RBI Governor Shaktikanta Das responds to various queries during the post monetary policy interaction with the media:
What’s the reason behind the long-term repo window and CRR exemption for retail, MSME loans?
Basically, it is an effort to ensure better monetary policy transmission. Because we are giving it at the policy rate… so ₹1 lakh crore we want to infuse in the banking system which will enable banks to reduce lending rate.
Are you looking at a certain level of CPI inflation below which you will be in a position to cut rate?
If you see last year’s experience of the monetary policy, it was full of surprises. The unseasonal rains of October and November were completely unexpected.
Because of that, onion prices alone accounted for 328 bps in food inflation and about 200 bps in overall inflation. As it looks now, headline inflation has peaked for the current quarter.
Inflation is expected to go down further. Then we have to see how quickly the downward slope actually plays out, on the basis of which MPC will take a decision.

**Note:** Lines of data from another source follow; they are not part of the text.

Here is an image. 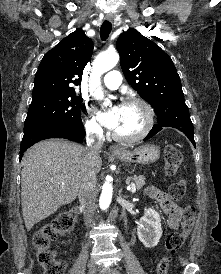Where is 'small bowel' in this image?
Masks as SVG:
<instances>
[{"mask_svg":"<svg viewBox=\"0 0 221 274\" xmlns=\"http://www.w3.org/2000/svg\"><path fill=\"white\" fill-rule=\"evenodd\" d=\"M145 193L148 197L156 200L164 213L167 215V228L177 229L183 217V208L170 199L167 193L156 187H148Z\"/></svg>","mask_w":221,"mask_h":274,"instance_id":"1","label":"small bowel"}]
</instances>
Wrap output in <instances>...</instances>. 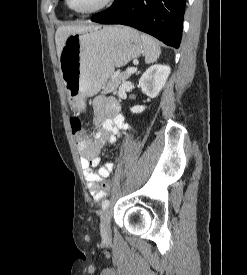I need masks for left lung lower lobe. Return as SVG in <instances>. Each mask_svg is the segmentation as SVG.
I'll return each mask as SVG.
<instances>
[{
    "mask_svg": "<svg viewBox=\"0 0 247 275\" xmlns=\"http://www.w3.org/2000/svg\"><path fill=\"white\" fill-rule=\"evenodd\" d=\"M186 0H115L93 22L122 24L148 33L168 46L178 48Z\"/></svg>",
    "mask_w": 247,
    "mask_h": 275,
    "instance_id": "obj_1",
    "label": "left lung lower lobe"
}]
</instances>
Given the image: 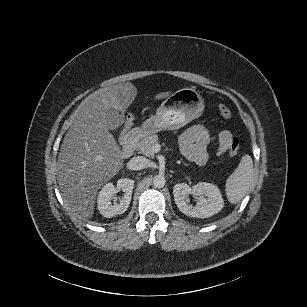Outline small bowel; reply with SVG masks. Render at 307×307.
<instances>
[{
  "label": "small bowel",
  "mask_w": 307,
  "mask_h": 307,
  "mask_svg": "<svg viewBox=\"0 0 307 307\" xmlns=\"http://www.w3.org/2000/svg\"><path fill=\"white\" fill-rule=\"evenodd\" d=\"M235 137L229 130L218 133L208 130L202 125H194L187 129L179 138L182 155L189 161L203 166L208 162V146L217 141V156H222L229 148Z\"/></svg>",
  "instance_id": "small-bowel-1"
}]
</instances>
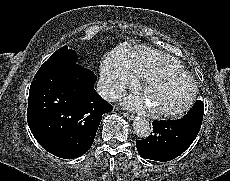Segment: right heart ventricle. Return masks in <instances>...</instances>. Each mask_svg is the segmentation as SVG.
<instances>
[{"instance_id":"1","label":"right heart ventricle","mask_w":230,"mask_h":181,"mask_svg":"<svg viewBox=\"0 0 230 181\" xmlns=\"http://www.w3.org/2000/svg\"><path fill=\"white\" fill-rule=\"evenodd\" d=\"M108 59L112 65L128 69L142 79L160 70L184 71L178 61L143 44L123 43L110 52Z\"/></svg>"}]
</instances>
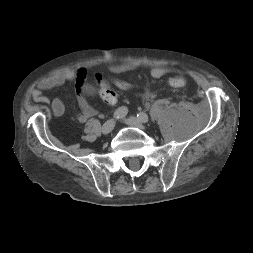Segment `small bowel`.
Here are the masks:
<instances>
[{
  "mask_svg": "<svg viewBox=\"0 0 253 253\" xmlns=\"http://www.w3.org/2000/svg\"><path fill=\"white\" fill-rule=\"evenodd\" d=\"M138 64L134 62L115 64L109 67V71L113 74H124L127 72L134 71L138 68ZM169 69L164 66L153 68L150 72V76L153 79H160L167 75ZM86 79V71L79 69L77 71H65L58 73L47 78L42 79L35 90L32 92V99L36 103L49 104L48 97L44 94L45 91L59 87L66 82H75L77 91V101L80 108V112L76 117L79 123H85L88 119L95 116L97 111L93 108L85 99L83 94V84ZM51 110L55 117L63 115L65 107L64 103L59 99L55 98L51 102Z\"/></svg>",
  "mask_w": 253,
  "mask_h": 253,
  "instance_id": "1",
  "label": "small bowel"
}]
</instances>
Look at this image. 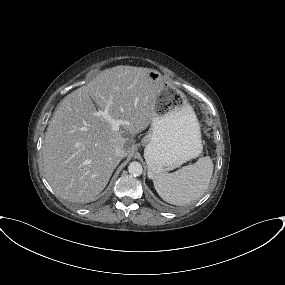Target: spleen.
Wrapping results in <instances>:
<instances>
[{"label": "spleen", "mask_w": 285, "mask_h": 285, "mask_svg": "<svg viewBox=\"0 0 285 285\" xmlns=\"http://www.w3.org/2000/svg\"><path fill=\"white\" fill-rule=\"evenodd\" d=\"M212 174L213 162L210 157L206 156L173 173L154 176L153 183L157 193L164 201L182 206L203 196L209 186Z\"/></svg>", "instance_id": "3e777b00"}]
</instances>
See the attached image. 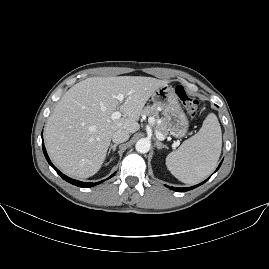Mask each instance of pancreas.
<instances>
[{
    "instance_id": "obj_1",
    "label": "pancreas",
    "mask_w": 269,
    "mask_h": 269,
    "mask_svg": "<svg viewBox=\"0 0 269 269\" xmlns=\"http://www.w3.org/2000/svg\"><path fill=\"white\" fill-rule=\"evenodd\" d=\"M143 113H145L147 116H153V117H155L156 122L159 119V116H157L158 115V110H157L156 105H148L144 109ZM156 128L163 134L164 137L167 136L168 130H167V126H166V123H165V119L164 118L161 119V123L160 124H157L156 123Z\"/></svg>"
}]
</instances>
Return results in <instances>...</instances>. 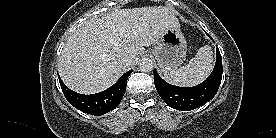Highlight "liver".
I'll list each match as a JSON object with an SVG mask.
<instances>
[{
  "label": "liver",
  "mask_w": 276,
  "mask_h": 138,
  "mask_svg": "<svg viewBox=\"0 0 276 138\" xmlns=\"http://www.w3.org/2000/svg\"><path fill=\"white\" fill-rule=\"evenodd\" d=\"M177 18L165 6L115 9L86 21L67 39L59 61L64 84L82 94H94L113 85L144 52L157 43ZM130 56L131 65L120 58Z\"/></svg>",
  "instance_id": "liver-1"
}]
</instances>
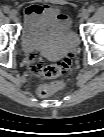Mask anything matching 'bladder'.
<instances>
[{"instance_id": "1", "label": "bladder", "mask_w": 104, "mask_h": 137, "mask_svg": "<svg viewBox=\"0 0 104 137\" xmlns=\"http://www.w3.org/2000/svg\"><path fill=\"white\" fill-rule=\"evenodd\" d=\"M22 38L29 39L30 45L35 50L53 60L74 51L79 43L77 36L70 32L69 23L65 24L58 18L32 35L22 34Z\"/></svg>"}]
</instances>
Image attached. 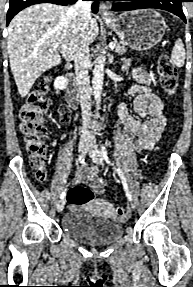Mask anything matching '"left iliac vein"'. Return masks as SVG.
<instances>
[{
  "mask_svg": "<svg viewBox=\"0 0 193 287\" xmlns=\"http://www.w3.org/2000/svg\"><path fill=\"white\" fill-rule=\"evenodd\" d=\"M88 153L95 163L105 166L102 152L97 147L95 138L92 139V142L88 148ZM131 208L135 209V204L133 202H131Z\"/></svg>",
  "mask_w": 193,
  "mask_h": 287,
  "instance_id": "left-iliac-vein-1",
  "label": "left iliac vein"
}]
</instances>
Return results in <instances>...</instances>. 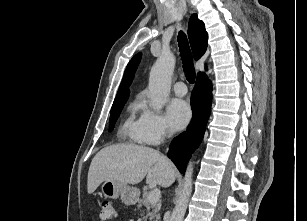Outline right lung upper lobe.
<instances>
[{"instance_id": "1", "label": "right lung upper lobe", "mask_w": 307, "mask_h": 221, "mask_svg": "<svg viewBox=\"0 0 307 221\" xmlns=\"http://www.w3.org/2000/svg\"><path fill=\"white\" fill-rule=\"evenodd\" d=\"M188 36L195 59H199L203 56L207 49V32L205 30L204 23L198 19L196 14H193L189 20ZM141 59V53L135 55L128 63L122 82L120 84L115 102L127 100L129 96L128 87L132 83L135 71ZM206 76L204 73H198L197 77Z\"/></svg>"}]
</instances>
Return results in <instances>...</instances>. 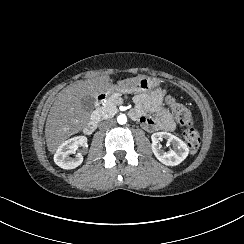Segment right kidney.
<instances>
[{
  "mask_svg": "<svg viewBox=\"0 0 244 244\" xmlns=\"http://www.w3.org/2000/svg\"><path fill=\"white\" fill-rule=\"evenodd\" d=\"M80 147H88L85 136H77L65 141L54 154V163L64 170H72L79 167L83 163L82 154L80 153L75 158H71L70 155L75 154Z\"/></svg>",
  "mask_w": 244,
  "mask_h": 244,
  "instance_id": "right-kidney-1",
  "label": "right kidney"
}]
</instances>
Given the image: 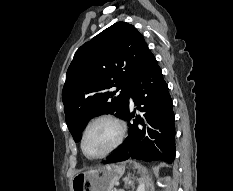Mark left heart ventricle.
Returning a JSON list of instances; mask_svg holds the SVG:
<instances>
[{"instance_id": "b2bd125f", "label": "left heart ventricle", "mask_w": 233, "mask_h": 191, "mask_svg": "<svg viewBox=\"0 0 233 191\" xmlns=\"http://www.w3.org/2000/svg\"><path fill=\"white\" fill-rule=\"evenodd\" d=\"M117 128L108 121L94 123L87 131L85 137V150L91 156L104 153L115 141Z\"/></svg>"}]
</instances>
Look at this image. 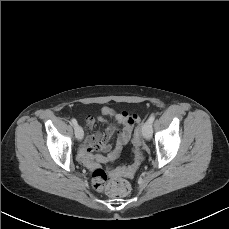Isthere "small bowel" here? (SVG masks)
Instances as JSON below:
<instances>
[{
  "mask_svg": "<svg viewBox=\"0 0 229 229\" xmlns=\"http://www.w3.org/2000/svg\"><path fill=\"white\" fill-rule=\"evenodd\" d=\"M101 114L102 116H99L97 120L105 121L104 117H109L113 121L112 125L102 132L87 135L78 147V160L90 169H95L100 164H107L116 160L123 146L129 141L135 124L139 122V118L136 115L128 112L116 113L110 107H103ZM95 121L93 117L86 118V126L92 128ZM114 124L120 125L122 130L118 132L116 143L111 147L108 141L115 134ZM96 149L106 152V155H94L93 151Z\"/></svg>",
  "mask_w": 229,
  "mask_h": 229,
  "instance_id": "obj_1",
  "label": "small bowel"
}]
</instances>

I cannot say at which point MPC will take action because [there are] so many other factors which contribute to and impact inflation. MPC, like in 2019, will be very very proactive even in 2020 [in cutting rates].

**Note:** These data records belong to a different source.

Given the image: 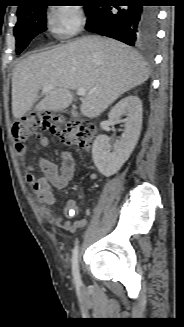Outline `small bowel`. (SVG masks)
I'll use <instances>...</instances> for the list:
<instances>
[{
  "label": "small bowel",
  "mask_w": 184,
  "mask_h": 327,
  "mask_svg": "<svg viewBox=\"0 0 184 327\" xmlns=\"http://www.w3.org/2000/svg\"><path fill=\"white\" fill-rule=\"evenodd\" d=\"M49 141L46 137H41L39 146L46 148ZM27 173L26 181L32 185L35 194L41 202V210L43 215L53 224L61 226L69 232L83 228L87 224L85 218H80L74 221L64 220L63 216L55 213L53 206L55 196L52 188L64 189L72 180L75 174V160L69 152H63L61 155V163L57 165L46 159H41L40 167L43 171V176L37 177L34 173V166L31 162L26 164ZM78 213V206L75 201L70 200L64 207V215L68 218L74 217Z\"/></svg>",
  "instance_id": "obj_1"
}]
</instances>
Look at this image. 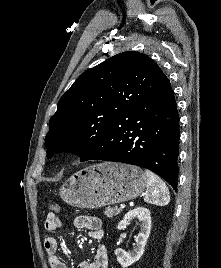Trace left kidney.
<instances>
[{
    "label": "left kidney",
    "instance_id": "obj_1",
    "mask_svg": "<svg viewBox=\"0 0 221 268\" xmlns=\"http://www.w3.org/2000/svg\"><path fill=\"white\" fill-rule=\"evenodd\" d=\"M134 218H138L141 222V230L136 238V245L134 249L130 252H126L121 248H117L115 250V255L117 257V261L123 268H127L136 261H138L144 253L145 245L147 243V239L150 235L151 230V216L150 211L144 207H138L133 210H130L123 218L122 221L119 222L117 229L122 230L126 228L131 220Z\"/></svg>",
    "mask_w": 221,
    "mask_h": 268
}]
</instances>
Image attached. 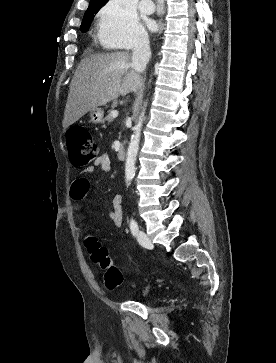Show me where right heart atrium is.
Returning <instances> with one entry per match:
<instances>
[{
    "label": "right heart atrium",
    "instance_id": "obj_1",
    "mask_svg": "<svg viewBox=\"0 0 276 363\" xmlns=\"http://www.w3.org/2000/svg\"><path fill=\"white\" fill-rule=\"evenodd\" d=\"M98 36L105 45L132 48L146 42L138 15L126 0H109L98 14Z\"/></svg>",
    "mask_w": 276,
    "mask_h": 363
}]
</instances>
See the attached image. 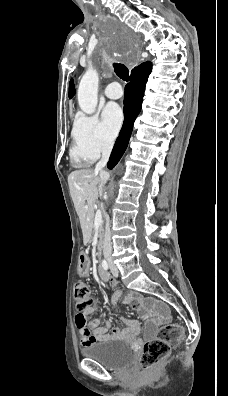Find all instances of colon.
<instances>
[{
  "label": "colon",
  "mask_w": 228,
  "mask_h": 396,
  "mask_svg": "<svg viewBox=\"0 0 228 396\" xmlns=\"http://www.w3.org/2000/svg\"><path fill=\"white\" fill-rule=\"evenodd\" d=\"M74 298L79 309L76 315V326L78 329H82L87 324L86 310L92 303L90 290L84 282L75 284ZM183 333V328L179 324L163 326L155 337L145 342L139 359L140 367L145 371L155 369L167 358L171 349L179 343Z\"/></svg>",
  "instance_id": "colon-1"
}]
</instances>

Will the long-term repo operation replace open market operation (OMO)?
M.D. Patra : Long-term repo operation will not replace the OMO. The idea is to some how help banks to reduce cost of funds. It also gives them some assurance of durable liquidity in their hands.
What were your objectives of Operation Twist? If you wanted to reduce rates, you could have cut repo rates?
There are several options available to the RBI. You have suggested one option, but we have decided to exercise the other option.
We are keeping the surplus liquidity for better monetary policy transmission.
Operation Twist was conducted to ensure better monetary transmission.
The corporate bonds are a benchmark to the lending rate of the G-sec segment.
So, by Operation Twist, you are able to soften the yields of government securities at the longer end, that acts as a benchmark to the corporate loan rate.
The effort was mainly for monetary transmission in the corporate bond market, not so much to manage the yield of government securities.
Why is the CRR exemption only for six months?
It is a balanced call we have taken. Too early to say if we will give an extension.
Under the FRBM Act, once the trigger is exercised, the government can also monetise the deficit with RBI. Does it concern you?
Let me be very clear, at the moment there is no such plan.
Despite the fiscal deficit number going up, the open market borrowing number for the current financial year remains the same and next year, the increase is only by ₹70,000 crore. And if it is calculated as a percentage of GDP, then it is lower than the current year borrowing.
Is the RBI concerned over fiscal slippage?
What the RBI’s concern as a debt manager of the government is, is the borrowing numbers. As I have said, next year’s borrowing increases by ₹70,000 crore which is lower as a percentage of GDP which we have in the current year. We do expect it will go through in a non-disruptive manner.
The response by the RBI staff to opt in for the specialised supervisory and regulatory cadre was not good. What was the reason?
That is an internal matter, an in-house issue. It will be resolved.